=== What this task involves ===
Would you copy out the whole listing exactly as given?

= = = = = = =

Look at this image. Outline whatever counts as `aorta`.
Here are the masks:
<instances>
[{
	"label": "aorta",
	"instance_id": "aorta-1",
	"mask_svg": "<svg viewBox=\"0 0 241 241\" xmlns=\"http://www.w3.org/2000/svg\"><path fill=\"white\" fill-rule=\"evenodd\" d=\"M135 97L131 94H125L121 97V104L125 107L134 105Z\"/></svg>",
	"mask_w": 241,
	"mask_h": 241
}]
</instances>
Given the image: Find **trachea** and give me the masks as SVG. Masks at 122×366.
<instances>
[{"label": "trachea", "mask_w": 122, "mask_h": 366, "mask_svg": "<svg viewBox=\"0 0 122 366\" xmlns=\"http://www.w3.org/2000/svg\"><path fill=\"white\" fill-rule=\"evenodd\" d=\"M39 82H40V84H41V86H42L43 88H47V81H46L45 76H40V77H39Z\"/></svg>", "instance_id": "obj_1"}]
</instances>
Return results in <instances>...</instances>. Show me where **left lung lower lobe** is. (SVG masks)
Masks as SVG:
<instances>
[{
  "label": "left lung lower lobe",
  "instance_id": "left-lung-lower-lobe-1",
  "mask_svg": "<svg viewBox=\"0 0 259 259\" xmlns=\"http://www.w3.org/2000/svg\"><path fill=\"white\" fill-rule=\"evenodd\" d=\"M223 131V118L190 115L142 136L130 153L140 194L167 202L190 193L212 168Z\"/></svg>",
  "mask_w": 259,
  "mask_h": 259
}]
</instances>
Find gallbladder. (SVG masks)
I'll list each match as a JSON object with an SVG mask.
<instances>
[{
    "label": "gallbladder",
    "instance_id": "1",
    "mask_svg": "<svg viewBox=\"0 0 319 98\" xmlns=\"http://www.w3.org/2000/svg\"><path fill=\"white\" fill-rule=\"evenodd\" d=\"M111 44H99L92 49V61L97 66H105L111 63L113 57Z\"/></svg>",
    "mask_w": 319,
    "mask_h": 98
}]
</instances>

= = = = = = =

=== Exercise output ===
Look at this image. Outline whatever counts as `aorta`.
Here are the masks:
<instances>
[{
	"label": "aorta",
	"instance_id": "aorta-1",
	"mask_svg": "<svg viewBox=\"0 0 241 241\" xmlns=\"http://www.w3.org/2000/svg\"><path fill=\"white\" fill-rule=\"evenodd\" d=\"M135 97L131 94H125L121 97V104L125 107L134 105Z\"/></svg>",
	"mask_w": 241,
	"mask_h": 241
}]
</instances>
Given the image: Find **trachea** and give me the masks as SVG. Masks at 122×366.
<instances>
[{"label": "trachea", "mask_w": 122, "mask_h": 366, "mask_svg": "<svg viewBox=\"0 0 122 366\" xmlns=\"http://www.w3.org/2000/svg\"><path fill=\"white\" fill-rule=\"evenodd\" d=\"M39 82H40V84H41V86H42L43 88H47V81H46L45 76H40V77H39Z\"/></svg>", "instance_id": "obj_1"}]
</instances>
Return results in <instances>...</instances>. Show me where **left lung lower lobe** is. (SVG masks)
Masks as SVG:
<instances>
[{
  "label": "left lung lower lobe",
  "instance_id": "left-lung-lower-lobe-1",
  "mask_svg": "<svg viewBox=\"0 0 259 259\" xmlns=\"http://www.w3.org/2000/svg\"><path fill=\"white\" fill-rule=\"evenodd\" d=\"M223 131V118L190 115L142 136L130 153L140 194L167 202L190 193L212 168Z\"/></svg>",
  "mask_w": 259,
  "mask_h": 259
}]
</instances>
Find gallbladder. (SVG masks)
I'll list each match as a JSON object with an SVG mask.
<instances>
[{
    "label": "gallbladder",
    "instance_id": "1",
    "mask_svg": "<svg viewBox=\"0 0 319 98\" xmlns=\"http://www.w3.org/2000/svg\"><path fill=\"white\" fill-rule=\"evenodd\" d=\"M111 44H99L92 49V61L97 66H105L111 63L113 57Z\"/></svg>",
    "mask_w": 319,
    "mask_h": 98
}]
</instances>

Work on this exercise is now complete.